*BRIEF*: Throughout the entries below, report every line where "plus" is found.
━━━ SUPPLIED INFORMATION ━━━
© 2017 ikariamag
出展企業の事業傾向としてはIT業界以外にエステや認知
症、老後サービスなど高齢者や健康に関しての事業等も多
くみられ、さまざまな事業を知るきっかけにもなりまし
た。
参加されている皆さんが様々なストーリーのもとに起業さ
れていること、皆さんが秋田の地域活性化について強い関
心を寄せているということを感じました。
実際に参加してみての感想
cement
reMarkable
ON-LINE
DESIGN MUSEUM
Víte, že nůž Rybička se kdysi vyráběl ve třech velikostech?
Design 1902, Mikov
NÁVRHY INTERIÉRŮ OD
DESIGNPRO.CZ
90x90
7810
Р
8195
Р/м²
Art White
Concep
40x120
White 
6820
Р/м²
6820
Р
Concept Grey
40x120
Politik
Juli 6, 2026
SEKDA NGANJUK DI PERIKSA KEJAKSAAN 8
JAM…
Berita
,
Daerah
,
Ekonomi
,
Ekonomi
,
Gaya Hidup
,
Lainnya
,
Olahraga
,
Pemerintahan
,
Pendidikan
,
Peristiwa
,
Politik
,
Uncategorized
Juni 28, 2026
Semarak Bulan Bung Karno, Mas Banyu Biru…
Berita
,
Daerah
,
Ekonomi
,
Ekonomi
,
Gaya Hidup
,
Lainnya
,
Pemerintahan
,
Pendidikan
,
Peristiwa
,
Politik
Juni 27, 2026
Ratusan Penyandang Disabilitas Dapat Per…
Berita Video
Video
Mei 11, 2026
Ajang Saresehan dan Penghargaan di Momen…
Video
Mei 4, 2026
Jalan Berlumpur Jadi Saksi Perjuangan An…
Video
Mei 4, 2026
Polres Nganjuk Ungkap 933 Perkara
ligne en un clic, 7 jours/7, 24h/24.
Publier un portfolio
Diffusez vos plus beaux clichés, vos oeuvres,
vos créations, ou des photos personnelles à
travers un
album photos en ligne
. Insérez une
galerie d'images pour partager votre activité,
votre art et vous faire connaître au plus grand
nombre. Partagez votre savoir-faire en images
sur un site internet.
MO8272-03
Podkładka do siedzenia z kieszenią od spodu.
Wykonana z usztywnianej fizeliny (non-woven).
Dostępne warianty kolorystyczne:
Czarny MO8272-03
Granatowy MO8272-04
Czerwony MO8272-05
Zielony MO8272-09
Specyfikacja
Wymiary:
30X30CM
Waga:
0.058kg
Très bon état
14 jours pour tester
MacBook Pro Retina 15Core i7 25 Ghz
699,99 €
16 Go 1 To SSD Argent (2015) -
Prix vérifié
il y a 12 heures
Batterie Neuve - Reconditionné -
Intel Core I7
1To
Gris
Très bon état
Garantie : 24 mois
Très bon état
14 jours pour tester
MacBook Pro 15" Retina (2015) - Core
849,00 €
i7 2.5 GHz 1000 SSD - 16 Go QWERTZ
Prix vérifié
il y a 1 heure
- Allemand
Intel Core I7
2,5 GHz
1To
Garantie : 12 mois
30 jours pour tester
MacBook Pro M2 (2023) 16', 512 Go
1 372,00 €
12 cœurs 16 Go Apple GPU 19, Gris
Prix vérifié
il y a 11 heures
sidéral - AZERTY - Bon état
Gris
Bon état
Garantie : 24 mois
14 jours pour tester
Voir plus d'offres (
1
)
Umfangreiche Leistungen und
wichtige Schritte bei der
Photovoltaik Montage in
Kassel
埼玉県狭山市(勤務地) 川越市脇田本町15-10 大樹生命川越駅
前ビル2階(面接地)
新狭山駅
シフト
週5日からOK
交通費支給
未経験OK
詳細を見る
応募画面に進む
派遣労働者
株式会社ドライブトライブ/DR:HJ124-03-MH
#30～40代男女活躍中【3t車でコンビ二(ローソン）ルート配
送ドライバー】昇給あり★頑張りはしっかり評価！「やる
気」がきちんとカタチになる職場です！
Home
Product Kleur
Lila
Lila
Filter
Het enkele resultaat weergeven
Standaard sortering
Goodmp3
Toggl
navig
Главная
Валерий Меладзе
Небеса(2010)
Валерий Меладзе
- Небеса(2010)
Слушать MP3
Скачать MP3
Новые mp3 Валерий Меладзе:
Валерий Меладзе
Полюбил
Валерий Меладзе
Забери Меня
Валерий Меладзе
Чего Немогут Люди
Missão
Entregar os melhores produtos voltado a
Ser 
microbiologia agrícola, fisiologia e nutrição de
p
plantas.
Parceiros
━━━
*WRITTEN REPLY*:
Diffusez vos plus beaux clichés, vos oeuvres,
votre art et vous faire connaître au plus grand
Voir plus d'offres (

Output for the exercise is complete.